Fracture characteristics

Fractures of the proximal tibial physis are relatively common in foals. They occur as a result of lateral to medial bending forces (arrow) applied to the stifle region. The resulting fracture originates at the medial aspect of the physis, traverses the physis a variable distance, then breaks into the metaphysis and exits distal to the physis through the lateral metaphyseal cortex. The size of the triangular metaphyseal fragment (Thurston-Holland Sign in the human literature) is variable as is the degree of displacement.

Foals with this fracture also may have a tibial crest fracture concurrently. Therefore the entire area should be evaluated carefully using different radiographic projections.


Craniocaudal radiographic projection of a typical Salter-Harris Type II fracture of the proximal tibia in a 30 day old Warmblood Foal.

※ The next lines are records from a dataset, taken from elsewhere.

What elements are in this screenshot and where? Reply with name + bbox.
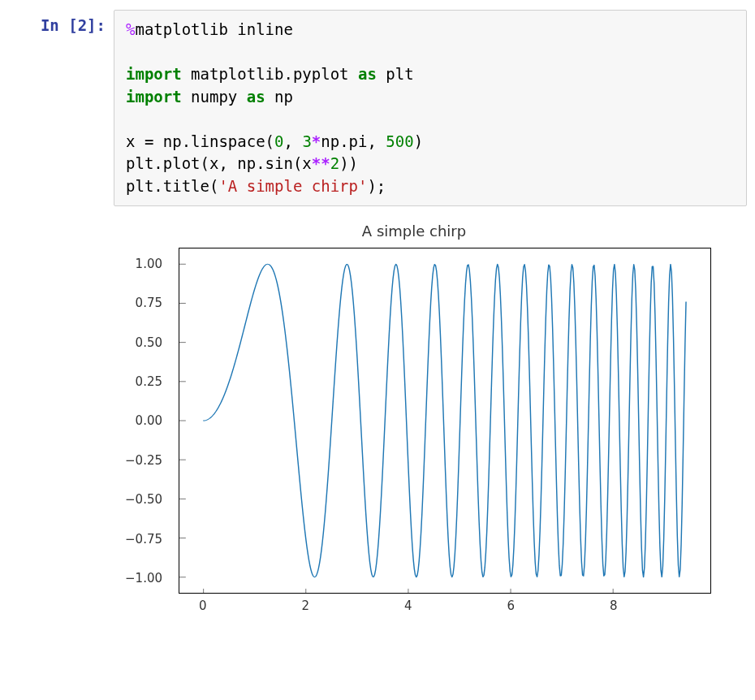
magic-name: matplotlib (135, 20, 227, 38)
input-prompt: In [2]: (8, 10, 114, 34)
op-star: * (312, 132, 321, 150)
prompt-prefix: In [ (41, 16, 78, 34)
y-tick-label: 0.50 (136, 335, 162, 350)
prompt-number: 2 (78, 16, 87, 34)
alias-plt: plt (386, 65, 413, 83)
plot-frame (179, 248, 711, 594)
y-axis: −1.00−0.75−0.50−0.250.000.250.500.751.00 (114, 244, 170, 616)
code-text: np.pi, (321, 132, 386, 150)
x-ticks (204, 589, 614, 593)
output-cell: A simple chirp −1.00−0.75−0.50−0.250.000… (0, 206, 755, 616)
y-tick-label: −0.25 (125, 453, 162, 468)
code-editor[interactable]: %matplotlib inline import matplotlib.pyp… (114, 10, 747, 206)
y-tick-label: −1.00 (125, 571, 162, 585)
x-axis: 02468 (179, 595, 711, 616)
num-literal: 0 (274, 132, 283, 150)
alias-np: np (274, 88, 293, 106)
x-tick-label: 4 (404, 598, 412, 613)
y-tick-label: 0.75 (136, 296, 162, 310)
op-pow: ** (312, 154, 330, 172)
y-tick-label: −0.50 (125, 492, 162, 507)
x-tick-label: 8 (610, 598, 618, 613)
y-ticks (179, 265, 186, 577)
y-tick-label: 1.00 (136, 257, 162, 271)
magic-arg: inline (237, 20, 293, 38)
code-text: ); (367, 177, 386, 195)
y-tick-label: −0.75 (125, 532, 162, 547)
kw-as: as (247, 88, 265, 106)
x-tick-label: 6 (507, 598, 516, 613)
plot-svg (179, 248, 710, 593)
chart: A simple chirp −1.00−0.75−0.50−0.250.000… (114, 219, 714, 616)
num-literal: 2 (330, 154, 339, 172)
x-tick-label: 2 (301, 598, 309, 613)
x-tick-label: 0 (199, 598, 207, 613)
num-literal: 3 (302, 132, 311, 150)
magic-percent: % (126, 20, 135, 38)
output-area: A simple chirp −1.00−0.75−0.50−0.250.000… (114, 211, 747, 616)
code-text: x = np.linspace( (126, 132, 274, 150)
code-text: plt.plot(x, np.sin(x (126, 154, 312, 172)
code-text: , (283, 132, 302, 150)
kw-import: import (126, 88, 182, 106)
code-text: ) (414, 132, 423, 150)
num-literal: 500 (386, 132, 413, 150)
kw-as: as (358, 65, 377, 83)
output-prompt (8, 211, 114, 218)
mod-mpl: matplotlib.pyplot (191, 65, 348, 83)
str-literal: 'A simple chirp' (218, 177, 367, 195)
chart-box: −1.00−0.75−0.50−0.250.000.250.500.751.00… (114, 244, 714, 616)
y-tick-label: 0.00 (136, 413, 162, 428)
mod-np: numpy (191, 88, 237, 106)
code-cell: In [2]: %matplotlib inline import matplo… (0, 10, 755, 206)
chirp-line (204, 265, 686, 577)
prompt-suffix: ]: (87, 16, 106, 34)
y-tick-label: 0.25 (136, 374, 162, 389)
kw-import: import (126, 65, 182, 83)
notebook: In [2]: %matplotlib inline import matplo… (0, 0, 755, 641)
chart-title: A simple chirp (114, 219, 714, 244)
code-text: )) (339, 154, 358, 172)
code-text: plt.title( (126, 177, 218, 195)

Tibial fractures usually develop as a result of trauma, such as kicks or falls. The exception to this are tibial stress fractures, which are an accumulation of cyclic loading and bone fatigue.

Fracture types overview

The most common types of tibial fractures are:

  1. Salter Harris Type II
  2. Tibial crest fractures
  3. Simple diaphyseal fractures
  4. Comminuted diaphyseal fractures
  5. Diaphyseal stress fractures
  6. Medial malleolus fractures
  7. Lateral malleolus fractures
  8. Distal physeal fractures


Radiography provides the most meaningful information as to location and configuration of the fracture(s).
In most cases 4 views at 45 degree intervals provide adequate information for an exact diagnosis. For the evaluation of the proximal tibia typically a lateromedial and a caudocranial projection each is enough.
Nuclear scintigraphy is useful in the identification of tibial stress fractures, which may be radiographically inapparent.